Do not open a public issue for vulnerabilities, leaked credentials, sandbox
escapes, verifier bypasses, prompt or dataset leakage, or unsafe task assets.
Email labs@benchflow.ai with:
- the affected path, version, or commit
- reproduction steps and expected impact
- whether credentials, private evaluation data, or third-party systems are at risk
- a safe contact method for follow-up
We will acknowledge a complete report within five business days and coordinate disclosure after a fix or mitigation is available.
Security-sensitive surfaces include:
- participant-provided Dockerfiles, scripts, skills, and task assets
- verifier and oracle isolation
- Daytona or Docker sandbox lifecycle
- provider and Hugging Face credentials
- private held-out evaluation data
- generated trajectories, checkpoints, and model artifacts
- protocol adapters, including the implemented OpenEnv server/client boundary
Never commit secrets, raw provider responses containing secrets, checkpoints, private eval tasks, or unreviewed job dumps. Use environment variables or a secret manager, pin external revisions, and keep generated runs in ignored directories.
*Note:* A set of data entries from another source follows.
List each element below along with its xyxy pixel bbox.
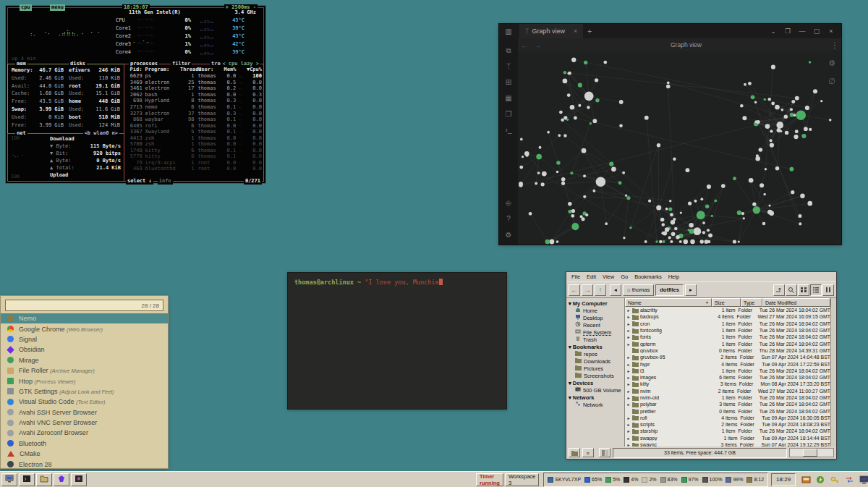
menu-go[interactable]: Go (618, 273, 631, 281)
launcher-terminal-button[interactable] (19, 473, 35, 486)
tray-stat-network[interactable]: 97% (681, 477, 699, 483)
tab-list-dropdown-icon[interactable]: ⌄ (767, 27, 779, 35)
tray-icon-theme[interactable] (801, 475, 811, 484)
vertical-scrollbar[interactable] (830, 298, 836, 446)
workspace-indicator[interactable]: Workspace 3 (505, 473, 539, 486)
icon-view-button[interactable] (798, 284, 809, 296)
file-row[interactable]: ▸swaync3 itemsFolderSun 07 Apr 2024 19:1… (625, 441, 830, 446)
split-window-icon[interactable]: ❐ (782, 27, 793, 35)
timer-running-button[interactable]: Timer running (476, 473, 503, 486)
filter-control[interactable]: filter (171, 61, 192, 67)
daily-note-icon[interactable]: ▦ (505, 92, 511, 108)
process-row[interactable]: 3273electron37thomas0.3⠐⠄0.0 (126, 110, 262, 117)
launcher-item-nemo[interactable]: Nemo (1, 313, 168, 323)
launcher-item-obsidian[interactable]: Obsidian (1, 344, 168, 355)
settings-icon[interactable]: ⚙ (506, 229, 512, 245)
sidebar-toggle-icon[interactable]: ▥ (502, 27, 515, 35)
terminal-icon[interactable]: ›_ (506, 124, 512, 140)
column-header-date-modified[interactable]: Date Modified (762, 298, 830, 307)
tray-stat-cpu[interactable]: 4% (624, 477, 638, 483)
tray-stat-uptime[interactable]: 8:12 (746, 477, 764, 483)
breadcrumb-current[interactable]: dotfiles (655, 284, 684, 296)
process-row[interactable]: 6629ps1thomas0.0⠐⠄100 (126, 73, 262, 80)
file-row[interactable]: ▸i31 itemFolderTue 26 Mar 2024 18:04:02 … (625, 368, 830, 374)
show-hidden-button[interactable]: tc (582, 448, 594, 457)
process-row[interactable]: 698Hyprland8thomas0.3⠐⠄0.0 (126, 98, 262, 104)
back-icon[interactable]: ← (518, 41, 531, 49)
tray-icon-transfer[interactable] (845, 475, 854, 484)
split-view-button[interactable] (599, 448, 610, 457)
compact-view-button[interactable] (822, 284, 834, 296)
file-row[interactable]: gruvbox0 itemsFolderThu 28 Mar 2024 14:3… (625, 347, 830, 354)
tray-stat-ram[interactable]: 2% (642, 477, 656, 483)
expander-icon[interactable]: ▸ (626, 321, 631, 326)
sidebar-item-network[interactable]: Network (566, 401, 624, 408)
cpu-sort-control[interactable]: < cpu lazy > (221, 61, 260, 67)
tray-stat-bluetooth[interactable]: 65% (584, 477, 602, 483)
launcher-item-cmake[interactable]: CMake (1, 449, 168, 459)
expander-icon[interactable]: ▸ (626, 334, 631, 339)
sidebar-item-repos[interactable]: repos (566, 350, 624, 357)
graph-canvas-area[interactable]: ⚙ ∅ (518, 51, 841, 245)
launcher-editor-button[interactable] (71, 473, 87, 486)
column-header-size[interactable]: Size (712, 298, 741, 307)
clock[interactable]: 18:29 (771, 473, 796, 486)
menu-edit[interactable]: Edit (584, 273, 599, 281)
process-row[interactable]: 2713nemo6thomas0.1⠐⠄0.0 (126, 104, 262, 111)
expander-icon[interactable]: ▸ (626, 428, 631, 433)
breadcrumb-home[interactable]: ⌂ thomas (623, 284, 654, 296)
expander-icon[interactable]: ▸ (626, 362, 631, 367)
tray-stat-volume[interactable]: 100% (702, 477, 723, 483)
launcher-item-bluetooth[interactable]: Bluetooth (1, 439, 168, 449)
graph-filter-icon[interactable]: ∅ (828, 77, 835, 86)
sidebar-item-home[interactable]: Home (566, 307, 624, 314)
tray-icon-keys[interactable] (830, 475, 840, 484)
terminal-window[interactable]: thomas@archlinux ~ "I love you, Munchie (287, 272, 507, 410)
file-row[interactable]: ▸gpterm1 itemFolderTue 26 Mar 2024 18:04… (625, 340, 830, 347)
launcher-item-htop[interactable]: Htop (Process Viewer) (1, 376, 168, 386)
file-row[interactable]: ▸nvim-old1 itemFolderTue 26 Mar 2024 18:… (625, 394, 830, 401)
canvas-icon[interactable]: ⊞ (506, 76, 511, 92)
process-row[interactable]: 5780zsh1thomas0.0⠐⠄0.0 (126, 141, 262, 148)
tray-stat-battery[interactable]: 5% (605, 477, 620, 483)
sidebar-item-pictures[interactable]: Pictures (566, 365, 624, 372)
forward-icon[interactable]: → (531, 41, 544, 49)
launcher-files-button[interactable] (36, 473, 52, 486)
collapse-icon[interactable]: ▾ (569, 344, 571, 350)
file-row[interactable]: ▸images6 itemsFolderTue 26 Mar 2024 18:0… (625, 374, 830, 381)
sidebar-item-500-gb-volume[interactable]: 500 GB Volume (566, 386, 624, 394)
obsidian-titlebar[interactable]: ▥ ᛉ Graph view × + ⌄ ❐ — ▢ × (499, 24, 841, 38)
back-button[interactable]: ← (569, 284, 580, 296)
graph-icon[interactable]: ᛉ (506, 60, 511, 76)
tray-network-name[interactable]: SKYVL7XP (548, 477, 581, 483)
collapse-icon[interactable]: ▾ (569, 380, 571, 386)
sidebar-section-network[interactable]: ▾Network (566, 394, 624, 401)
sidebar-item-file-system[interactable]: File System (566, 329, 624, 336)
path-scroll-left-button[interactable]: ◂ (610, 284, 621, 296)
select-control[interactable]: select ↓ (126, 178, 153, 185)
process-row[interactable]: 868waybar98thomas0.1⠐⠄0.0 (126, 117, 262, 123)
tab-graph-view[interactable]: ᛉ Graph view × (519, 24, 583, 39)
process-row[interactable]: 4413zsh1thomas0.0⠐⠄0.0 (126, 135, 262, 141)
expander-icon[interactable]: ▸ (626, 436, 631, 441)
launcher-item-mirage[interactable]: Mirage (1, 355, 168, 365)
vault-switcher-icon[interactable]: ⎆ (506, 197, 511, 213)
sidebar-section-my-computer[interactable]: ▾My Computer (566, 300, 624, 307)
file-row[interactable]: ▸hypr4 itemsFolderTue 09 Apr 2024 17:22:… (625, 360, 830, 367)
column-header-name[interactable]: Name▼ (625, 298, 712, 307)
minimize-button[interactable]: — (796, 27, 808, 35)
menu-view[interactable]: View (600, 273, 617, 281)
templates-icon[interactable]: ❐ (506, 108, 512, 124)
file-row[interactable]: ▸polybar3 itemsFolderTue 26 Mar 2024 18:… (625, 401, 830, 407)
list-view-button[interactable] (810, 284, 822, 296)
process-row[interactable]: 3469electron25thomas0.5⠐⠄0.0 (126, 80, 262, 86)
launcher-item-electron-28[interactable]: Electron 28 (1, 459, 168, 469)
horizontal-scrollbar[interactable] (789, 448, 834, 457)
process-row[interactable]: 3367Xwayland5thomas0.1⠐⠄0.0 (126, 129, 262, 135)
sidebar-item-downloads[interactable]: Downloads (566, 357, 624, 365)
file-row[interactable]: ▸fonts1 itemFolderTue 26 Mar 2024 18:04:… (625, 334, 830, 340)
launcher-item-avahi-vnc-server-browser[interactable]: Avahi VNC Server Browser (1, 418, 168, 428)
tray-icon-energy[interactable] (816, 475, 825, 484)
file-row[interactable]: prettier0 itemsFolderTue 26 Mar 2024 18:… (625, 407, 830, 414)
file-row[interactable]: ▸starship1 itemFolderTue 26 Mar 2024 18:… (625, 428, 830, 434)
The repository includes posttrainarena-train openenv-serve, which wraps
BenchFlow-backed tasks behind the OpenEnv client/server protocol. Operators
must keep private task snapshots and verifier credentials server-side, bind the
raw service to loopback or a private network, and place any remote access behind
encrypted authenticated ingress plus network allowlisting. The command has no
built-in authentication and must never be exposed directly to the public
internet. Preserve sandbox isolation across resets and run the lifecycle plus
Docker-parity tests before changing this boundary.
The competition is a proposal and does not currently provide a production SLA.